Do I have to finish queue0 to run queue1 commands? Why I'can't do this simultaneously?

Is there any nice method of creating looped kernels that wait for some outside event?

Btw whats up with missing clCreateSubDevices?



As far as I know, there is no way of synchronizing between kernels inside kernels. All synchronization has to take place on command queue level, for example, using events. So the synchronization here could possibly done with events - not exactly like you described, but ROUGHLY like that:

  • Create 10 user events
  • Enqueue the kernel0 on queue0
    – Once with an “eventWaitList” that contains event0
    – Once with an “eventWaitList” that contains event1
  • Enqueue commands on queue1 that will set the status of the user events to ‘COMPLETED’ one after another

The “JOCLSample_1_1.java” from http://jocl.org/samples/samples.html shows some examples of user event handling, maybe you want to have a look at that.

However, the synchronization can be tricky if there is global memory involved. I’ll have to look up the spec to see under which conditions (and how) this is possible, but it’s not entirely clear whether you intended to use the global memory only to emulate a semaphore (which could be done using events), or whether you really wanted to use it for “communication” (in terms of data transfer)…?

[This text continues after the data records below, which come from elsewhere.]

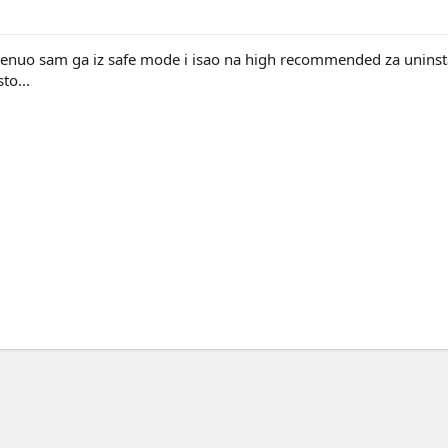
nuo sam ga iz safe mode i isao na high recommended za uninstall
to...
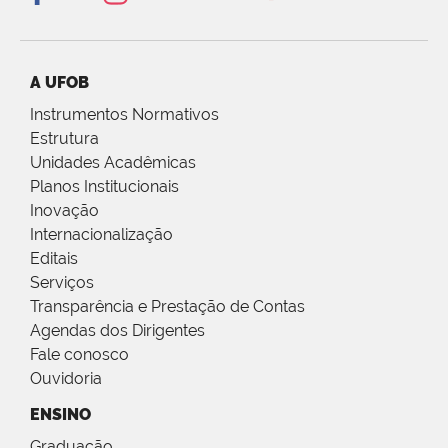
A UFOB
Instrumentos Normativos
Estrutura
Unidades Acadêmicas
Planos Institucionais
Inovação
Internacionalização
Editais
Serviços
Transparência e Prestação de Contas
Agendas dos Dirigentes
Fale conosco
Ouvidoria
ENSINO
Graduação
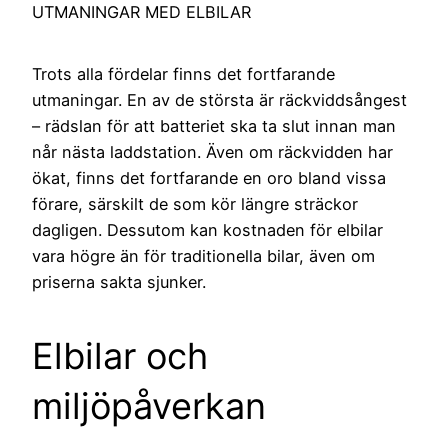
UTMANINGAR MED ELBILAR
Trots alla fördelar finns det fortfarande
utmaningar. En av de största är räckviddsångest
– rädslan för att batteriet ska ta slut innan man
når nästa laddstation. Även om räckvidden har
ökat, finns det fortfarande en oro bland vissa
förare, särskilt de som kör längre sträckor
dagligen. Dessutom kan kostnaden för elbilar
vara högre än för traditionella bilar, även om
priserna sakta sjunker.
Elbilar och
miljöpåverkan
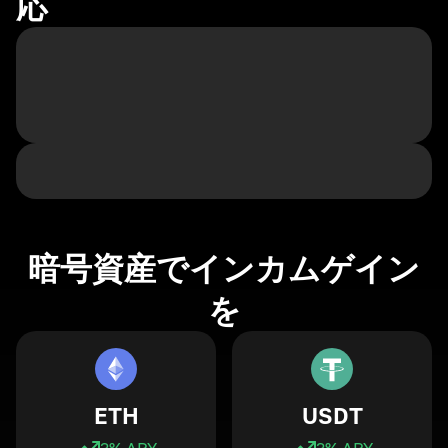
応
暗号資産でインカムゲイン
を
ETH
USDT
3
% APY
3
% APY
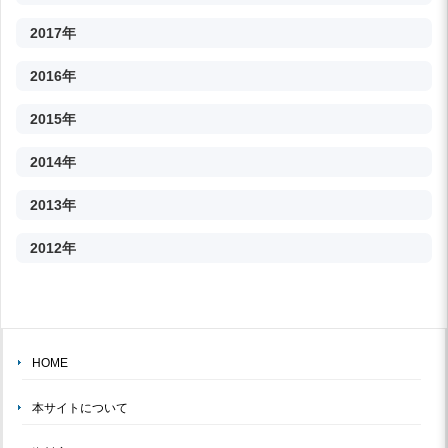
2017年
2016年
2015年
2014年
2013年
2012年
HOME
本サイトについて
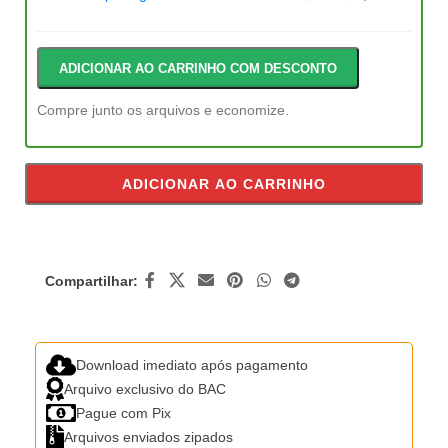
ADICIONAR AO CARRINHO COM DESCONTO
Compre junto os arquivos e economize.
ADICIONAR AO CARRINHO
Compartilhar:
Download imediato após pagamento
Arquivo exclusivo do BAC
Pague com Pix
Arquivos enviados zipados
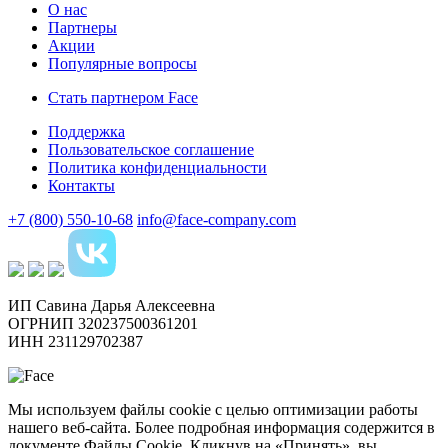
О нас
Партнеры
Акции
Популярные вопросы
Стать партнером Face
Поддержка
Пользовательское соглашение
Политика конфиденциальности
Контакты
+7 (800) 550-10-68
info@face-company.com
ИП Савина Дарья Алексеевна
ОГРНИП 320237500361201
ИНН 231129702387
Мы используем файлы cookie с целью оптимизации работы
нашего веб-сайта. Более подробная информация содержится в
документе Файлы Сookie. Кликнув на «Принять», вы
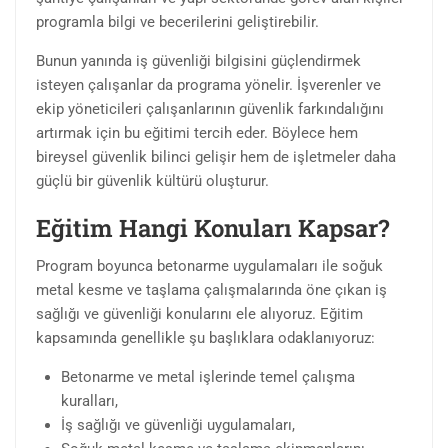
programla bilgi ve becerilerini geliştirebilir.
Bunun yanında iş güvenliği bilgisini güçlendirmek
isteyen çalışanlar da programa yönelir. İşverenler ve
ekip yöneticileri çalışanlarının güvenlik farkındalığını
artırmak için bu eğitimi tercih eder. Böylece hem
bireysel güvenlik bilinci gelişir hem de işletmeler daha
güçlü bir güvenlik kültürü oluşturur.
Eğitim Hangi Konuları Kapsar?
Program boyunca betonarme uygulamaları ile soğuk
metal kesme ve taşlama çalışmalarında öne çıkan iş
sağlığı ve güvenliği konularını ele alıyoruz. Eğitim
kapsamında genellikle şu başlıklara odaklanıyoruz:
Betonarme ve metal işlerinde temel çalışma
kuralları,
İş sağlığı ve güvenliği uygulamaları,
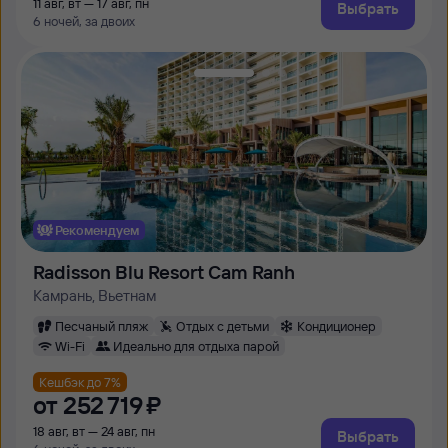
11 авг, вт — 17 авг, пн
Выбрать
6 ночей, за двоих
Рекомендуем
Radisson Blu Resort Cam Ranh
Камрань, Вьетнам
Песчаный пляж
Отдых с детьми
Кондиционер
Wi-Fi
Идеально для отдыха парой
Кешбэк до 7%
от
252 ⁠719 ⁠₽
18 авг, вт — 24 авг, пн
Выбрать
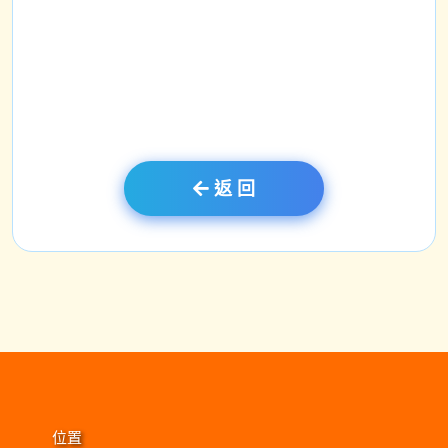
正向教育實施策略融入全校發展系統，滲透於培
訓(Teach it)、學與教(learn it)、持續實踐(live it)
和校園環境氛圍(Embed it)，運用不同策略達至
相關目標，如下圖：
返 回
位置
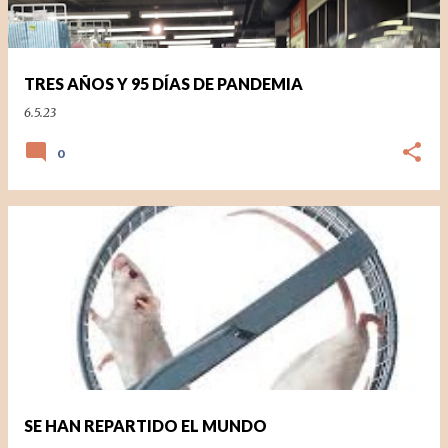
TRES AÑOS Y 95 DÍAS DE PANDEMIA
6.5.23
0
SE HAN REPARTIDO EL MUNDO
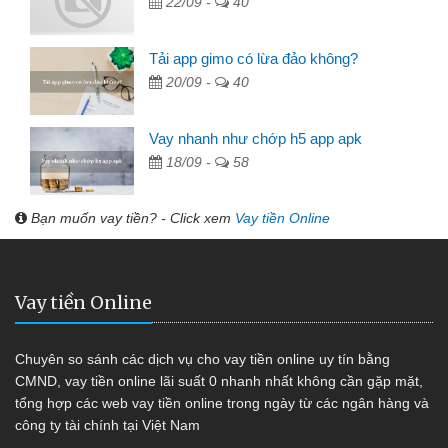
22/09 -
40
Tải app gimo có lừa đảo không?
20/09 -
40
Vay nhanh như chớp h5 app apk
18/09 -
58
Bạn muốn vay tiền? - Click xem
Vay tiền Online
Vay tiền Online
Chuyên so sánh các dịch vụ cho vay tiền online uy tín bằng
CMND, vay tiền online lãi suất 0 nhanh nhất không cần gặp mặt,
tổng hợp các web vay tiền online trong ngày từ các ngân hàng và
công ty tài chính tại Việt Nam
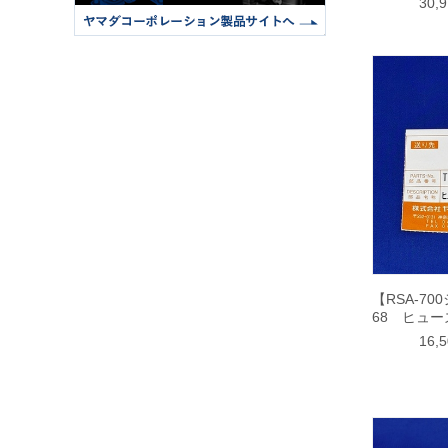
30,
【RSA-70
68 ヒュー
16,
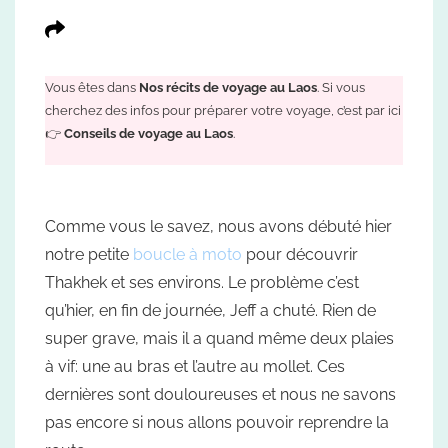
Vous êtes dans
Nos récits de voyage au Laos
. Si vous
cherchez des infos pour préparer votre voyage, c’est par ici
👉
Conseils de voyage au Laos
.
Comme vous le savez, nous avons débuté hier
notre petite
boucle à moto
pour découvrir
Thakhek et ses environs. Le problème c’est
qu’hier, en fin de journée, Jeff a chuté. Rien de
super grave, mais il a quand même deux plaies
à vif: une au bras et l’autre au mollet. Ces
dernières sont douloureuses et nous ne savons
pas encore si nous allons pouvoir reprendre la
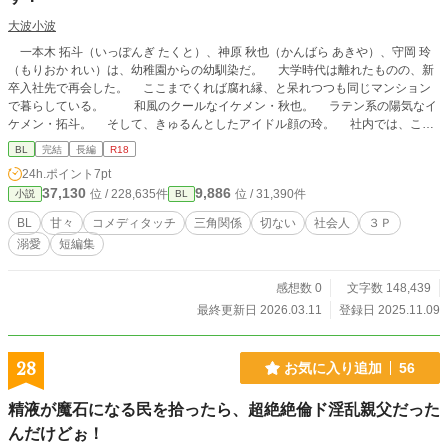
大波小波
一本木 拓斗（いっぽんぎ たくと）、神原 秋也（かんばら あきや）、守岡 玲
（もりおか れい）は、幼稚園からの幼馴染だ。 大学時代は離れたものの、新
卒入社先で再会した。 ここまでくれば腐れ縁、と呆れつつも同じマンション
で暮らしている。 和風のクールなイケメン・秋也。 ラテン系の陽気なイ
ケメン・拓斗。 そして、きゅるんとしたアイドル顔の玲。 社内では、この
三人は怪しいとの噂が広がっている。 玲を、秋也と拓斗が奪い合う、三角関
BL
完結
長編
R18
係ではないか、と。 さらに、仲良く３Ｐしているかも、とさえ疑われる始末
24h.ポイント
7pt
だ。 そんな噂話に出くわすたびに、違うと否定する三人だったが、異変が起
37,130
9,886
位 / 228,635件
位 / 31,390件
小説
BL
きる。 秋也が、派手好きで遊び人の同僚・植村（うえむら）からディナーに
誘われたのだ。 百戦錬磨の彼女に、真面目な秋也は食われるのではないか？
BL
甘々
コメディタッチ
三角関係
切ない
社会人
３Ｐ
酔った勢いで、拓斗は玲を使ってテクニックの練習をしよう、などと提案して
溺愛
短編集
くる。 最初は拒んだ秋也だったが、彼もまた酔っている。 キスだけで済ま
せるはずが、玲の魅力に囚われ、どんどん過激に走ってしまう。 そこに拓斗
も加わり、ついに三人揃って一線を越えてしまったのだ。 噂通りの仲になっ
感想数 0
文字数 148,439
てしまった、秋也と拓斗、そして玲。 やはりこのまま、秋也と拓斗が玲を奪
最終更新日 2026.03.11
登録日 2025.11.09
い合う、三角関係になってしまうのか？ 不穏な火種をはらみつつ、刺激的で
楽しい三人の日常が始まった！
28
お気に入り追加
56
精液が魔石になる民を拾ったら、超絶絶倫ド淫乱親父だった
んだけどぉ！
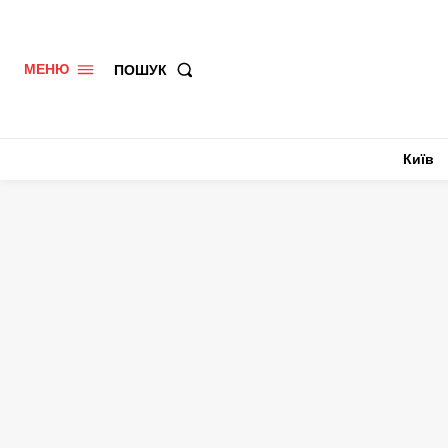
ПОШУК
МЕНЮ
Київ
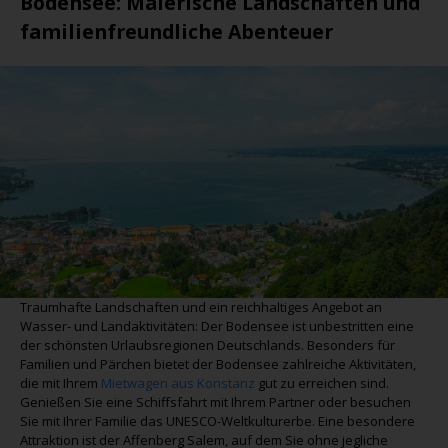
Bodensee
: Malerische Landschaften und
familienfreundliche Abenteuer
Traumhafte Landschaften und ein reichhaltiges Angebot an
Wasser- und Landaktivitäten: Der Bodensee ist unbestritten eine
der schönsten Urlaubsregionen Deutschlands. Besonders für
Familien und Pärchen bietet der Bodensee zahlreiche Aktivitäten,
die mit Ihrem
Mietwagen aus Konstanz
gut zu erreichen sind.
Genießen Sie eine Schiffsfahrt mit Ihrem Partner oder besuchen
Sie mit Ihrer Familie das UNESCO-Weltkulturerbe. Eine besondere
Attraktion ist der Affenberg Salem, auf dem Sie ohne jegliche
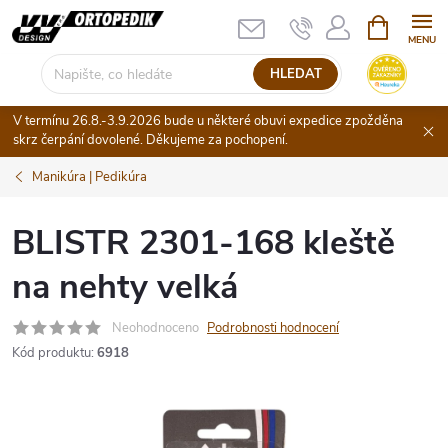
Přejít
NÁKUPNÍ
KOŠÍK
na
obsah
HLEDAT
V termínu 26.8.-3.9.2026 bude u některé obuvi expedice zpožděna
skrz čerpání dovolené. Děkujeme za pochopení.
Manikúra | Pedikúra
BLISTR 2301-168 kleště
na nehty velká
Neohodnoceno
Podrobnosti hodnocení
Kód produktu:
6918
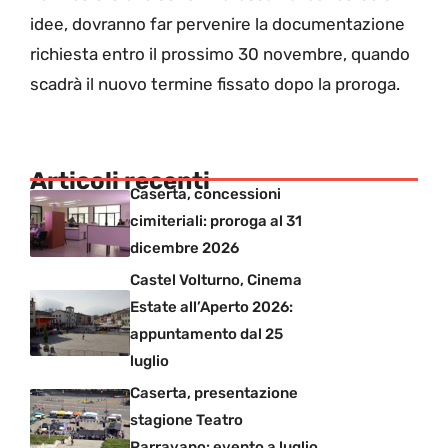
idee, dovranno far pervenire la documentazione
richiesta entro il prossimo 30 novembre, quando
scadrà il nuovo termine fissato dopo la proroga.
Articoli recenti
Caserta, concessioni
cimiteriali: proroga al 31
dicembre 2026
Castel Volturno, Cinema
Estate all’Aperto 2026:
appuntamento dal 25
luglio
Caserta, presentazione
stagione Teatro
Parravano: evento a luglio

The clCreateSubDevices method is part of OpenCL 1.2. Currently JOCL supports only OpenCL 1.1. I’m already working on (and basically finished) support for OpenCL 1.2, but since there are no official implementations for OpenCL 1.2, I have not yet updated it. The AMD drivers contain an OpenCL 1.2 preview, but only for AMD GPUs. At the moment, I’m using NVIDIA. However, once there is an OpenCL 1.2 implementation available, I’ll finish and test the update of JOCL and upload the new version.